How Well Have Employer-Provided Benefits Kept Up With Pay?
It has been well documented that growth in average employee pay in the United States has struggled to keep up with inflation. Data from the Bureau of Labor Statistics (BLS) indicates that from 2013-2018, average weekly earnings after inflation (real earnings) increased at only a 1.2% annualized rate. That is, while inflation has averaged 1.5% annually over the 2013-18 period, wages and salaries have increased by 2.7% per year, a 1.2% difference. To the extent that benefits are a key component of overall compensation, have benefits increased at a faster rate than earnings, thus offsetting part of the sluggish growth in wages?
To begin to analyze this question, we can look in more detail at compensation data from the BLS. In the aggregate, the share of total benefits as a component of total compensation increased from 30.9% in 2013 to 31.7% in 2018. The main benefits category showing the greatest share of total compensation increase was retirement and savings (defined benefit (DB) and defined contribution (DC) plans), which increased from 4.7% in 2013 to 5.3% in 2018. Conversely, the health insurance share decreased from 8.5% to 8.3% over the same five-year period.
Growth rates in wages and benefits, as expected, vary by broad occupational category. Table 1 below indicates that for Management and Professional workers, benefits have grown at a faster rate than wage and salary income, with retirement and savings benefits (DB and DC) growing by over 8% annually in the past 5 years.
Conversely, benefits items in manufacturing and construction industries have grown at similar rates (2% or below) and have grown at a slower rate than benefits for management and professional workers.
We can also look at selected urban areas surveyed by the BLS. Table 2 below shows wages, salaries and benefits growing at the fastest rate in the Atlanta and San Francisco areas, followed by New York and Los Angeles. In Detroit, benefits at least partially closed the lag in total compensation, while for Chicago, a slow growth rate in benefits lagged wage growth. It is possible that in some metropolitan areas, the growth rates in benefits are driven by higher costs of insurance.
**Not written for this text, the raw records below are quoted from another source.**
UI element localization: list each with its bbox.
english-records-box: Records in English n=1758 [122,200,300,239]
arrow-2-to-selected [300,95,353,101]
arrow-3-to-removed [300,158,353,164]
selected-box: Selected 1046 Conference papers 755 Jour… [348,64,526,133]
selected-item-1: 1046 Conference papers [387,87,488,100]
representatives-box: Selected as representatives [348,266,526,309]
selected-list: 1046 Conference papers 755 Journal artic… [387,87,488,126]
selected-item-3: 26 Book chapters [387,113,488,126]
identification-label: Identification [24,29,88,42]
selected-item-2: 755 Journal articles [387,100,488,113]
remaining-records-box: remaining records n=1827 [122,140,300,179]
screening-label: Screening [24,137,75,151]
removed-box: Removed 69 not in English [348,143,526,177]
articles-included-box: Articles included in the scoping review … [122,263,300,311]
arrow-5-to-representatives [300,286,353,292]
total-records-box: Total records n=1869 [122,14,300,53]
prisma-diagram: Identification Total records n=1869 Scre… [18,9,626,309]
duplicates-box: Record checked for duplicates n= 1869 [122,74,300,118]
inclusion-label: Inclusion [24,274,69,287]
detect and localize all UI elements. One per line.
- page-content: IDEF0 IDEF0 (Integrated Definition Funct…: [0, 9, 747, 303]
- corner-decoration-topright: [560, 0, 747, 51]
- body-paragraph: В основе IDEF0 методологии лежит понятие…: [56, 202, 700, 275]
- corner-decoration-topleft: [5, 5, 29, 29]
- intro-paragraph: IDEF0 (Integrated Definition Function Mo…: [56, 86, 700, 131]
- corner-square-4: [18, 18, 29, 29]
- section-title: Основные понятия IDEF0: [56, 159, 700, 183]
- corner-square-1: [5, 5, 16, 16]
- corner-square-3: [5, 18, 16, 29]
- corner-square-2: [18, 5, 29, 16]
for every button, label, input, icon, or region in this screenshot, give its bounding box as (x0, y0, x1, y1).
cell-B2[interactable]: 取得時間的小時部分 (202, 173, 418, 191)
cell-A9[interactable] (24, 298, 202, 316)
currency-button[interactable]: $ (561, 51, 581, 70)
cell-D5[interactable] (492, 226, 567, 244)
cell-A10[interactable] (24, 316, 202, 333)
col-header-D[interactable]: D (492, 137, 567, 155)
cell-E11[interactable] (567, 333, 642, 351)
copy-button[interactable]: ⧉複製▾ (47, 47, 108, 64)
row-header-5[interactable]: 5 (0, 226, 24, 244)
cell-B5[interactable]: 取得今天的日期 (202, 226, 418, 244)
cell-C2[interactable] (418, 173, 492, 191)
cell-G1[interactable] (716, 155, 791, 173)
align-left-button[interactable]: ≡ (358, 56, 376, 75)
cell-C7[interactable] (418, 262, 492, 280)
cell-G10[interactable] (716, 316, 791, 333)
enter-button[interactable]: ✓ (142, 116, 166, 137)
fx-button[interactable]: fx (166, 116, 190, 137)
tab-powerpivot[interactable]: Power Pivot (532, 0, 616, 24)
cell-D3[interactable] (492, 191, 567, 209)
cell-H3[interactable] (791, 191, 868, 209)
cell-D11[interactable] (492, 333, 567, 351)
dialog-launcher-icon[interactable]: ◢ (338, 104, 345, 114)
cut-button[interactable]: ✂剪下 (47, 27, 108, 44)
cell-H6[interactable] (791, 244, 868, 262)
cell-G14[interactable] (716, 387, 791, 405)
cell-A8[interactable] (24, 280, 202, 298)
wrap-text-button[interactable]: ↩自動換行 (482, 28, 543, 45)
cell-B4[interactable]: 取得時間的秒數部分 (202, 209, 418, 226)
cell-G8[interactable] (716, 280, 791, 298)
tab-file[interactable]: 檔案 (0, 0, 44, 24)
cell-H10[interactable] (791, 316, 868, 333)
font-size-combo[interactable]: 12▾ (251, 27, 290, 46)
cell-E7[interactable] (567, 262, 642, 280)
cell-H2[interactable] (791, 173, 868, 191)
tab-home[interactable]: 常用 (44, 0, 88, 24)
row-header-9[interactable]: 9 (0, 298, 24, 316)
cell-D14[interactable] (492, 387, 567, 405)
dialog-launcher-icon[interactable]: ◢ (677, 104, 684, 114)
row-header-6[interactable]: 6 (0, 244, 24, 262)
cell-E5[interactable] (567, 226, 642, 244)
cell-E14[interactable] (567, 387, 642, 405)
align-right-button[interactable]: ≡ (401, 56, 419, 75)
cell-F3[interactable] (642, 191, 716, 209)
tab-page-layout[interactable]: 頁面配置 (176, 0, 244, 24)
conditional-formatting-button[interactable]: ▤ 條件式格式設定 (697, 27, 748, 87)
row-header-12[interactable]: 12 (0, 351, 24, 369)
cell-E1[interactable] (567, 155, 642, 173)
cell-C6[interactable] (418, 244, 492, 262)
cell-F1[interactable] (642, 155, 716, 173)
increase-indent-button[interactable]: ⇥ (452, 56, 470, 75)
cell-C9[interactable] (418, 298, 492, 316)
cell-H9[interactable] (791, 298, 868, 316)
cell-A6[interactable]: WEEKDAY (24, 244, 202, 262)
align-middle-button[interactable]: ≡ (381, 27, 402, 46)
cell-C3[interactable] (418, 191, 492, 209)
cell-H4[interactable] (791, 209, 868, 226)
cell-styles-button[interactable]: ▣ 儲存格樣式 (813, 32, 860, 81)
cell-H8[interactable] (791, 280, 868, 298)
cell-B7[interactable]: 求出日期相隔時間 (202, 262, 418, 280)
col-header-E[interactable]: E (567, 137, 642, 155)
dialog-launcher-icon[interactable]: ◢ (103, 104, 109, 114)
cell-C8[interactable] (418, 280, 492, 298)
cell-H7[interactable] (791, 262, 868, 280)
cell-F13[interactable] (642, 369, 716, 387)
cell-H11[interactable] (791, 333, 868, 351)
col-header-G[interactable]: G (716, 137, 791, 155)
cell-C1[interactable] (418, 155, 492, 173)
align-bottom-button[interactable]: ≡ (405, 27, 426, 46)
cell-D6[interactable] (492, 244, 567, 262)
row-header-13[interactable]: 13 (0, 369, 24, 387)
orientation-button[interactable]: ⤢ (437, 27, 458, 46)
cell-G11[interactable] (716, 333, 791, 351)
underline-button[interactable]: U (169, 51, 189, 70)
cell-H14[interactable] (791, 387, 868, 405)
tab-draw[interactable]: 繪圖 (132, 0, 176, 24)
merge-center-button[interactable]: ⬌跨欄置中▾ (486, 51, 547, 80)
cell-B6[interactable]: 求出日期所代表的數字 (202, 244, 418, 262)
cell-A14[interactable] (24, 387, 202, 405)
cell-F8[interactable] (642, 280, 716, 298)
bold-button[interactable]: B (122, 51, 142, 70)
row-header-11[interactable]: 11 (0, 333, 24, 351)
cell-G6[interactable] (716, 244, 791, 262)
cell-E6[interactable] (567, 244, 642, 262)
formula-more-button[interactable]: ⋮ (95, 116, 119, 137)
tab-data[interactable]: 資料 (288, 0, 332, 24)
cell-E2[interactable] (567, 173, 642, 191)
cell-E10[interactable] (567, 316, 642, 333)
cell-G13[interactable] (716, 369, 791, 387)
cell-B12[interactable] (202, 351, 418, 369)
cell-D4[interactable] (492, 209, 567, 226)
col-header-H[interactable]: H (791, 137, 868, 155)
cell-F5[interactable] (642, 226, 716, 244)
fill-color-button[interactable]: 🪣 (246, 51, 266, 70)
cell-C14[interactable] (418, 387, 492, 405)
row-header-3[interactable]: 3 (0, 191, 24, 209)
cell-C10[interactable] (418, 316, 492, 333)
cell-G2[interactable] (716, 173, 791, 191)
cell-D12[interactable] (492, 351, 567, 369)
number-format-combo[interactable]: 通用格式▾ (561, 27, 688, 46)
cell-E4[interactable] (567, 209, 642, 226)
In summary, the primary component of employee compensation, wage and salaries, have been growing, but at a sluggish pace. It appears that benefits taken as a whole have, to some extent, contributed positively to overall compensation growth over the past five years. However, it also could be argued that benefits are just becoming a bigger piece of a slowly growing pie.
NOTE: Information presented herein is for discussion and illustrative purposes only and is not a recommendation or an offer or solicitation to buy or sell any securities. Past performance is not a guarantee of future investment results.